Um evento intrigante agitou o ecossistema do Bitcoin na segunda-feira (25), quando cinco endereços removeram simultaneamente 107 Bitcoin avaliados em aproximadamente US$ 8,2 milhões de circulação. As transações foram realizadas em bloco único, direcionando os fundos a um endereço de queima conhecido na rede, onde os ativos se tornam irrecuperáveis. O episódio gerou especulações nas redes sociais, já que a motivação por trás das transferências permanece inexplicada.
A mechanics das transações
Todas as cinco transações ocorreram no mesmo instante, levando observadores a acreditar que a atividade estava vinculada a um único indivíduo ou grupo. Os fundos foram enviados para o endereço 1111111111111111111114oLvT2, um dos endereços de queima mais reconhecidos da rede Bitcoin. As carteiras que iniciaram as transferências foram completamente esvaziadas, e o processo gerou custos totais de aproximadamente US$ 5,56 em taxas de rede. Interessantemente, os cinco endereços responsáveis pela movimentação foram originalmente criados em 2014.

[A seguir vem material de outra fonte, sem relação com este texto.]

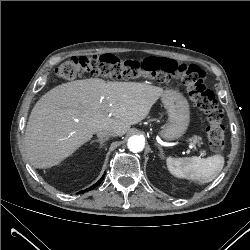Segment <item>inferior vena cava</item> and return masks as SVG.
<instances>
[{
  "mask_svg": "<svg viewBox=\"0 0 250 250\" xmlns=\"http://www.w3.org/2000/svg\"><path fill=\"white\" fill-rule=\"evenodd\" d=\"M97 136L99 138H108L117 136V133L114 130H99L97 131Z\"/></svg>",
  "mask_w": 250,
  "mask_h": 250,
  "instance_id": "602c4592",
  "label": "inferior vena cava"
}]
</instances>
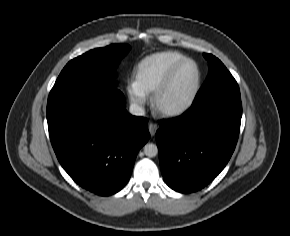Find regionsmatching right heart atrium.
I'll use <instances>...</instances> for the list:
<instances>
[{"label":"right heart atrium","instance_id":"1","mask_svg":"<svg viewBox=\"0 0 290 236\" xmlns=\"http://www.w3.org/2000/svg\"><path fill=\"white\" fill-rule=\"evenodd\" d=\"M127 93L130 101L138 108H142L147 101V93L144 92L135 81H131L127 85Z\"/></svg>","mask_w":290,"mask_h":236}]
</instances>
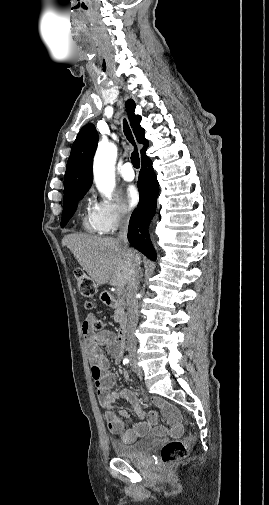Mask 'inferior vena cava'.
<instances>
[{
  "instance_id": "inferior-vena-cava-1",
  "label": "inferior vena cava",
  "mask_w": 269,
  "mask_h": 505,
  "mask_svg": "<svg viewBox=\"0 0 269 505\" xmlns=\"http://www.w3.org/2000/svg\"><path fill=\"white\" fill-rule=\"evenodd\" d=\"M128 217L122 216L119 222V233L117 240L120 242L122 247L129 251L128 247ZM140 262L133 258L131 278L127 284V350L129 352L136 350L137 340L135 337V330L138 323V300L136 298L138 291V278L140 275Z\"/></svg>"
}]
</instances>
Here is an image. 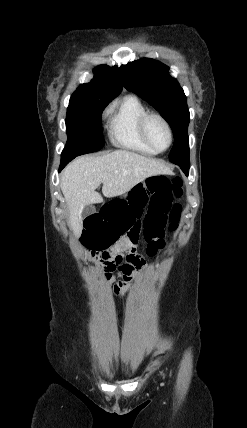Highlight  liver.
<instances>
[{
	"label": "liver",
	"instance_id": "1",
	"mask_svg": "<svg viewBox=\"0 0 247 428\" xmlns=\"http://www.w3.org/2000/svg\"><path fill=\"white\" fill-rule=\"evenodd\" d=\"M170 172L163 162L127 150L75 159L63 171L60 184L74 234L81 232L84 207L103 202L96 192L100 184L103 195L111 198L127 193L148 177Z\"/></svg>",
	"mask_w": 247,
	"mask_h": 428
}]
</instances>
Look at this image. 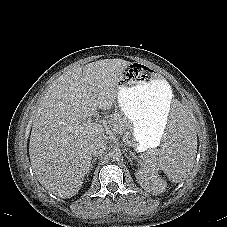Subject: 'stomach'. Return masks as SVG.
Returning <instances> with one entry per match:
<instances>
[{"label": "stomach", "mask_w": 227, "mask_h": 227, "mask_svg": "<svg viewBox=\"0 0 227 227\" xmlns=\"http://www.w3.org/2000/svg\"><path fill=\"white\" fill-rule=\"evenodd\" d=\"M172 96L166 79L146 66L131 64L122 71L118 105L132 124L134 146L138 151L156 146L163 138Z\"/></svg>", "instance_id": "0dacf381"}]
</instances>
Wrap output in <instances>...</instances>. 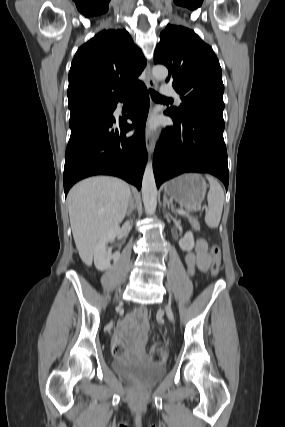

O endereço de queima e seu histórico
Até terça-feira, o endereço que recebeu os fundos queimados acumulava 807 Bitcoin, representando um valor de aproximadamente US$ 61 milhões em ativos permanentemente removidos de circulação. Uma vez que o Bitcoin é enviado para um endereço de queima, ele não pode mais ser recuperado sob as regras atuais da rede, efetivamente aumentando a escassez da criptomoeda — embora a quantidade destruída seja relativamente pequena diante do total em circulação.
Teorias e especulações
Adam Back, fundador e CEO da Blockstream, empresa de infraestrutura do Bitcoin, cogitou em publicação no X que as transações poderiam representar uma "recompensa quântica acidental", allusion à ameaça crescente que os computadores quânticos representam para determinadas carteiras de Bitcoin. Outros participantes da comunidade levantaram hipóteses alternativas.
Hipóteses levantadas pela comunidade
Uma teoria sugeriu que as transações poderiam ter origem em um chatbot de inteligência artificial com acesso a uma carteira de Bitcoin que cometeu um erro. Outro observador propôs que o Bitcoin foi enviado propositalmente para o endereço de queima para privar atacantes de qualquer recompensa em caso de um "ataque de chave inglesa" (wrench attack) — quando alguém é forçado fisicamente ou coagido a entregar seus ativos digitais. Uma terceira hipótese levantada por um desenvolvedor foi a possibilidade de um "dead man's switch", mecanismo de segurança automatizado que transfere ou revela o acesso a criptomoedas quando o propietario não interage com o sistema dentro de um prazo definido.
Contexto de mercado e reflexões
O Bitcoin era negociado em torno de US$ 76.000 na terça-feira, de acordo com dados do CoinGecko. O valor representa uma queda significativa em relação ao pico de US$ 126.000 alcanzado em outubro do ano passado. Naquele momento, os fundos destruídos na segunda-feira teriam valido aproximadamente US$ 13,4 milhões. O caso evidenciou uma das características fundamentais do Bitcoin: uma vez validadas, as transações são adicionadas a um registro global público, visível a qualquer pessoa com conexão à internet, embora as partes permaneçam pseudônimas devido à natureza das chaves públicas.
O episódio reforça que, independentemente da intenção por trás da destruição dos fundos, o design da rede garante queBitcoin enviado para endereços de queima torna-se parte permanente do registro blockchain — um lembrete tanto da transparência quanto da irreversibilidade que caracterizam a principais criptomoeda do mundo.